Debt Deflation
Part II
Today, the finance,
insurance, and real estate (FIRE) sector has regained control of government,
creating rentier economies. The aim of this postindustrial finance capitalism
is the opposite of industrial capitalism as known to nineteenth-century
economists:
Seeking wealth primarily by the extraction of
economic rent, not industrial capital formation instead it is tax favoritism
for real estate, privatization of oil and mineral extraction, banking and
infrastructure monopolies add to the cost of living and doing business. Labor
is increasingly exploited by bank debt, student debt, and credit card debt
while housing and other prices are inflated on credit, leaving less income to
spend on goods and services as economies suffer debt deflation.
If you’re looking at
how wealth is accumulated, people think of it in the way textbooks describe: as
earning income and saving it up to get rich. That’s all most wage earners can
do. But that’s not how it happens at the top of the pyramid. Most wealth takes
the form of capital gains. They’re inflated on credit, so it’s really asset
price inflation that’s financed by debt leverage. Most of the gains end up
being paid out as interest, so the bankers – that is, the bank owners and
bondholders – end up with most of the rise in wealth.
But to look at academic
economics, it’s as if the whole economy is about making things – as if
manufacturing hires labor to produce goods and services that everybody gets
rich from, by being more productive. Savings are supposed to finance growth,
increasing stock prices because profits go up from employing more labor to
produce more goods and services.
But that’s not what really happens. Most money is made by financial engineering, not by industrial engineering.
It’s made by what the classical economists
called
unearned income.
80% of bank loans are to the real estate sector.
The more loans banks make to the real estate sector, the more their credit bids up real estate prices. People think that real estate goes up because population growth and people getting richer to afford paying more. But that’s not really why housing prices are rising. The value of a home or commercial office building is worth whatever a bank is willing to lend against it. As banks loosen their lending standards, they lend more and more. The result is debt pyramiding – and this is true not only for real estate, but for the economy as a whole.
But the FIRE sector’s
rent and interest are the first things you have to pay out of your paycheck.
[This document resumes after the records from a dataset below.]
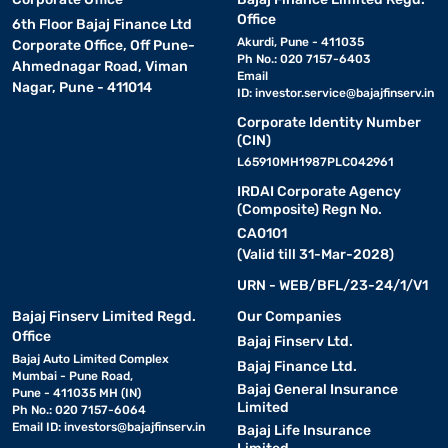
Office
6th Floor Bajaj Finance Ltd
Akurdi, Pune - 411035
Corporate Office, Off Pune-
Ph No.: 020 7157-6403
Ahmednagar Road, Viman
Email
Nagar, Pune - 411014
ID:
investor.service@bajajfinserv.in
Corporate Identity Number
(CIN)
L65910MH1987PLC042961
IRDAI Corporate Agency
(Composite) Regn No.
CA0101
(Valid till 31-Mar-2028)
URN - WEB/BFL/23-24/1/V1
Bajaj Finserv Limited Regd.
Our Companies
Office
Bajaj Finserv Ltd.
Bajaj Auto Limited Complex
Bajaj Finance Ltd.
Mumbai - Pune Road,
Bajaj General Insurance
Pune - 411035 MH (IN)
Limited
Ph No.: 020 7157-6064
Email ID:
investors@bajajfinserv.in
Bajaj Life Insurance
That’s more real – in the sense of being most pressing – than goods and
services. So when a family gets its paycheck, the taxes and the bank debts
credit card debt they owe, and either their rent or their mortgage payment,
often are automatically taken out of their check or bank account right off the
top. Out of what remains, the average American wage earner only has maybe 25 to
30% of their income available to actually spend on the goods and services they
produce.
So there’s a diversion
of this income to pay the FIRE sector – a sector that classical economists
hoped to minimize. They wanted to get rid of the rentier class. They wanted to
nationalize the land, or at least tax away its rent. They wanted the government
to be the public creditor, or at least for banks to make productive loans, not finance
corporate share buybacks, corporate takeovers, or lend just to inflate real
estate prices and make home buyers take on higher and higher debt levels in
order to obtain housing.
Today, families
entering the labor force are going to have to spend all their life working off
the debt they need to take on in order to get an education to get a job, as
well the debt they need to buy a car to drive to the job, and the mortgage debt
for the house they need to live in to avoid rents going up and up. They have to
spend all their life merely to pay their creditors, not to live better with
more goods and services. Unlike serfdom, today’s workers can live wherever they
want. But wherever they live, they have to produce value not only for their
employers but also for the bankers.
These bankers (and
bondholders) are the main exploiters today. So finance capitalism is
overwhelming industrial capitalism. Instead of industrial capitalism evolving
into socialism as was expected, it is retrogressing back to neo-serfdom and
neo-feudalism. This is mainly because of the inability to bring debt within the
industrial capitalist system to evolve into a socialist economy. That is what
neoliberalism is sponsoring by financialization and privatization: the
inability to make debt productive.
The economic textbooks […] depict a parallel universe backed by Orwellian euphemistic economics to make people think that somehow they’re going to get rich by borrowing money to buy a home that may rise further in price. The dream is to be a Donald Trump in miniature, to make money on the home as a real estate investment. Make money in the stock market by turning their money over to financial managers like Citibank, Goldman Sachs, or other companies that have paid tens of billions in fines for financial fraud.